Kürdistan’ın kuzey ve güney yakası Rojava’da bir araya geldi.
Rojava’nın varlığının korunması için, Kürdistan ayaklandı.
Ve Kürdistan’ın tarihi kazanımlarının toplamının ortak paydası olan Rojava, aktüel batılı müttefiklerinin himayesinde, Kürdistan’a ev sahipliği yaptı
“Rojava Birlik ve Ortak Tutum Konferansı”, onlarca yıllık teorik özlemden sonra, var oluşun tehdit altında olduğu bir süreçte, Rojava’nın Qamişlo kentinde gerçekleşti.
Bu konferansa damgasını vuran iki güç var.
Biri Gerilla, diğeri ise Peşmerge.
Tesadüf değil; iki şahsiyet tarihi geleneğí temsil ederek, konferansa iz düştü.
Rojava öncüsü Mazlum Abdi, Güney Kürdistan Başkanı Mesut Barzani.
Tesadüf olmayan mekan ise Qamişlo kentiydi.
Qamişlo kenti, 2004 yılının Mart ayının 12’sinde, bir futbol maçı esnasında stadyumdaki halk, Baas rejimine karşı başlattığı protestoların devamında, sokaklara çıkarak "Özgür Kürdistan“ sloganı atmıştı.
Baas askeri güçleri silah ve tanklarla halka saldırmış, 52 kişi yaşamını kaybetmişti.
Qamişlo bu başkaldırıyla, Baas rejimine karşı ilk toplumsal "artık yeter“ girişimini başlatmış oluyordu.
Bu Başkaldırı Resulayn, Haseke, Amuda, Efrîn, Halep gibi kentlere yayılmış olan, geniş kapsamlı bir Kürt uyanışına işaret ediyordu.
Kobanê’nin işgale karşı direnişi ve Rojava kantonlarının kuruluşundan sonra, PYD bu futbol stadyumunun adını "12 Mart Şehitleri Stadyumu" olarak değişirdi.
Qamişlo yakın tarihteki ikinci unutulmayan tarihi momentini, 1980 askeri darbesinden üç ay sonra yaşayacaktı.

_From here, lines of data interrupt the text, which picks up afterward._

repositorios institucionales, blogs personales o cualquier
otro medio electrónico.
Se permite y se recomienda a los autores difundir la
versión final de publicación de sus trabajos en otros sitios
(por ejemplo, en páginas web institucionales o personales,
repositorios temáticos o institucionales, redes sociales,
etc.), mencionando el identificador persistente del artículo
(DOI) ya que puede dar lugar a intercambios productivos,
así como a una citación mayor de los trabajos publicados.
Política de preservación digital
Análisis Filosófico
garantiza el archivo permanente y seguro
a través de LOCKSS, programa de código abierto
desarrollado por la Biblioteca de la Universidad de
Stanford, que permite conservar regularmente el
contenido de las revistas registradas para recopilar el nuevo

1980’in 12 Aralık gecesi JITEM’de komutanlık yapan Cem Ersever’in de yer aldığı bir katliamla Qamişlo kentinde, aralarında KAWA’nın üç üst düzey kadrosu, Hüseyin Arslan, Mehmet Emin Mutlu, Necla Baksi’nin de bulunduğu 15 kişi infaz edilmişti.

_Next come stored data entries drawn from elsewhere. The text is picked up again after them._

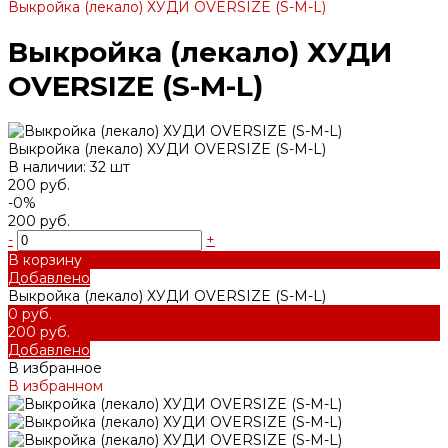
Выкройка (лекало) ХУДИ OVERSIZE (S-M-L)
Выкройка (лекало) ХУДИ
OVERSIZE (S-M-L)
Выкройка (лекало) ХУДИ OVERSIZE (S-M-L)
В наличии: 32 шт
200 руб.
-0%
200 руб.
-
+
В корзину
Добавлено
Выкройка (лекало) ХУДИ OVERSIZE (S-M-L)
0 руб.
200 руб.
Добавлено
В избранное
В избранном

Yakın tarihe "Qamişlo Katliamı, Şeva Reş“ olarak geçen bu olay, Tayyip Erdoğan öncesi, Türkiye’nin Rojava’da gerçekleştirdiği ilk sınırötesi askeri operasyonu olarak tarihe geçmişti.
İşte o Qamişlo kenti ilk halk başkaldırısının başlatılmasından (2004) 21 yıl sonra, yaşamın dayatmasıyla, Kürtleri bir olmak için, Rojava’da bir araya getirdi.

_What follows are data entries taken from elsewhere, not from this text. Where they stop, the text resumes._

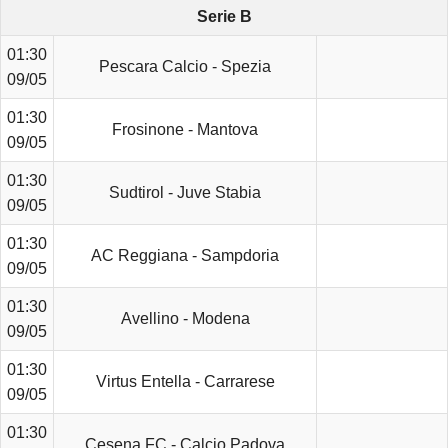
Serie B
01:30
Pescara Calcio - Spezia
09/05
01:30
Frosinone - Mantova
09/05
01:30
Sudtirol - Juve Stabia
09/05
01:30
AC Reggiana - Sampdoria
09/05
01:30
Avellino - Modena
09/05
01:30
Virtus Entella - Carrarese
09/05
01:30
Cesena FC - Calcio Padova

Tesadüf olmayan başka bir şey: Konferans Öcalan’ın “Barış ve Demokratik Toplum Çağrısı“ndan haftalarca sonra gerçekleşti ve Mazlum Abdî, bu çağrının "Rojava’nın barış ve istikrarına“ olan etkisini dile getirdi.
Mazlum Abdî kâmilane bir duruş sergiledi ve özellikle Mesut Barzani ve YNK’ye teşekkür etti.
"Neçirvan Barzani ve Bafîl Talabani’nin emekleri“ derken, politik mutfağın tadına dokundu.
Uzun yıllar KNK’nin davet ve çabalarıyla, dolaysız olarak konferanslara katılmayan KDP, Kürdistan’daki birikimlerin toplamının Rojava’da tehlike eşiğine gelmesiyle birlikte; yaşamın dayatması sonucu, sadece konuşmak için değil, yapmak için, diğer Kürdistani güçlerle bir araya geldi.
Asl olan budur:
Güney Kürdistan, kendisine komşu, Rojava Kürdistan‘ına kavuşmak için, yeni tarihi bir koridora ulaşacak.
Rojava, tüm Kürdistan parçalarını dünya kamuoyuna taşıyacak enternasyonalist dile ve araçlara sahip.
Konferansın toplamından çıkarımım:
Kürdistan Rojava’yı kurtaracak!
Kürdistan, Rojava’yla dünyaya açılacak.
Kürdistan, zamanında var olmak, zamanında özgür olmak gibi tarihi adımlar atıyor!